◆ Task details
Print, in exact form, the lines below from the one containing "Oldu 2026! Bayram Primi, Erzak Yardımı ve" through the one containing "Başkan Yaşa", and omit all others.

◆ Raw data

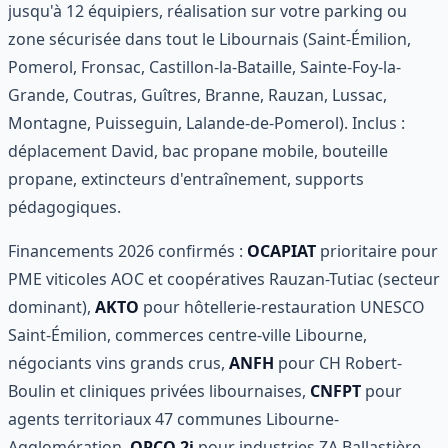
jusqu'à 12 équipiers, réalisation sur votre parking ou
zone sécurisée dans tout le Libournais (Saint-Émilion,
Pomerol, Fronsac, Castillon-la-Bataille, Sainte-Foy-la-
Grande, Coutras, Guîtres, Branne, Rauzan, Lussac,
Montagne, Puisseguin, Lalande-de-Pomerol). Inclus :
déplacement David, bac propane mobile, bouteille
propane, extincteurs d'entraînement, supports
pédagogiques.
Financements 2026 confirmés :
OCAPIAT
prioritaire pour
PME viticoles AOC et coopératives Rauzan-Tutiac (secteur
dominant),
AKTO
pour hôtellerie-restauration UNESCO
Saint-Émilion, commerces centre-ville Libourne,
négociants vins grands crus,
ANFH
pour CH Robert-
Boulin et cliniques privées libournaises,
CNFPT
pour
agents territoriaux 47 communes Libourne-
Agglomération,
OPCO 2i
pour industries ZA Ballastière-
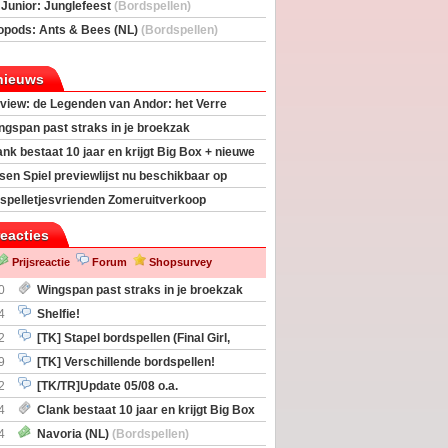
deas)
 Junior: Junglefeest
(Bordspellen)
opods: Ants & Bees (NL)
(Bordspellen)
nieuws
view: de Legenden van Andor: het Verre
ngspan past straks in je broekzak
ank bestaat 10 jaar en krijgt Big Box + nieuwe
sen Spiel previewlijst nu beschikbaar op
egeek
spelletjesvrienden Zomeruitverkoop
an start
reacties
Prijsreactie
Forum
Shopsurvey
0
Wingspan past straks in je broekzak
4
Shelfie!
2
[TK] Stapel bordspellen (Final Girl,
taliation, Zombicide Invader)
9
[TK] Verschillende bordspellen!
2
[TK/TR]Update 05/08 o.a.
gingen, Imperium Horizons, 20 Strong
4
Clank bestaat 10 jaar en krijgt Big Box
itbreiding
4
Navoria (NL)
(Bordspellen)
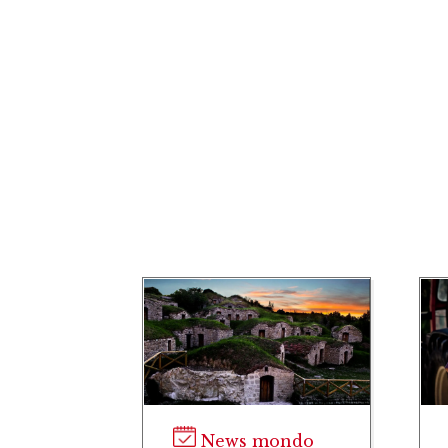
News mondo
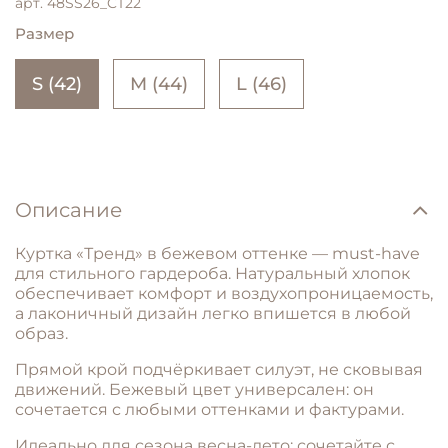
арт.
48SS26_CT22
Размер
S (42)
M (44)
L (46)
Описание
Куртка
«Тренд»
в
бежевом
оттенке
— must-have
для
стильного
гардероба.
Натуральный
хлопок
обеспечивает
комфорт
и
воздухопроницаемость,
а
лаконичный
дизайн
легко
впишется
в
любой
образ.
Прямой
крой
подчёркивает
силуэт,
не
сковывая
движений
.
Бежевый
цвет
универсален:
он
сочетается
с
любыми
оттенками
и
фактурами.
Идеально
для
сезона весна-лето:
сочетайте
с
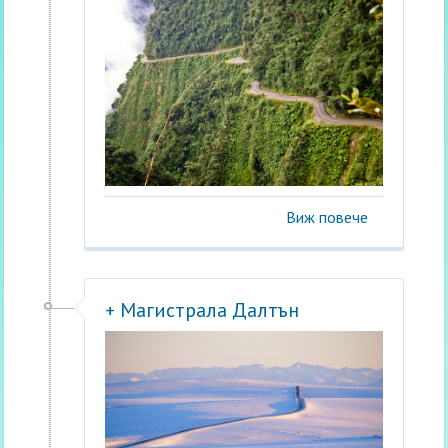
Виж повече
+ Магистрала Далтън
--
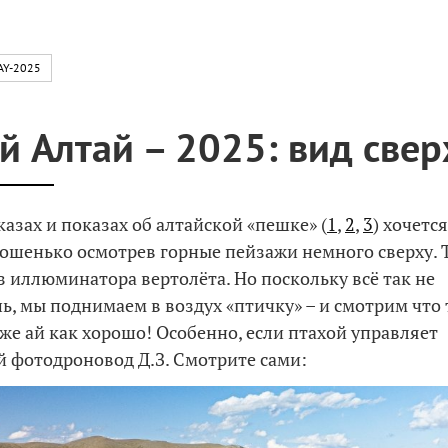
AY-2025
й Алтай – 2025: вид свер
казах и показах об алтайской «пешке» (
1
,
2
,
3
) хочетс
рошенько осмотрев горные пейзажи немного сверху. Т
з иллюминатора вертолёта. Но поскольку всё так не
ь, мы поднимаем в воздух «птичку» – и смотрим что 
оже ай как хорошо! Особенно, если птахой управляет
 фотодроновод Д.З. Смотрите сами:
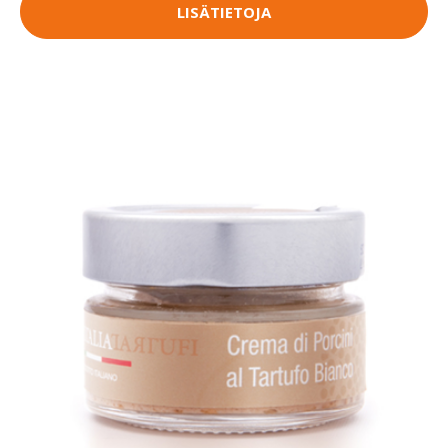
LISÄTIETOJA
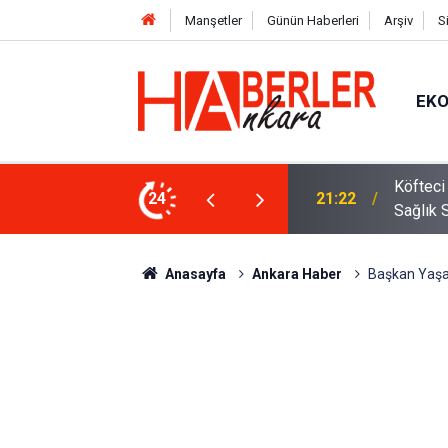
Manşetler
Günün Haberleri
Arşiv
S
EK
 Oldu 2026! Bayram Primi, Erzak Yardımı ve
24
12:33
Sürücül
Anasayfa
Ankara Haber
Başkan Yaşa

◆ Solved problem
 Oldu 2026! Bayram Primi, Erzak Yardımı ve
24
12:33
Sürücül
Anasayfa
Ankara Haber
Başkan Yaşa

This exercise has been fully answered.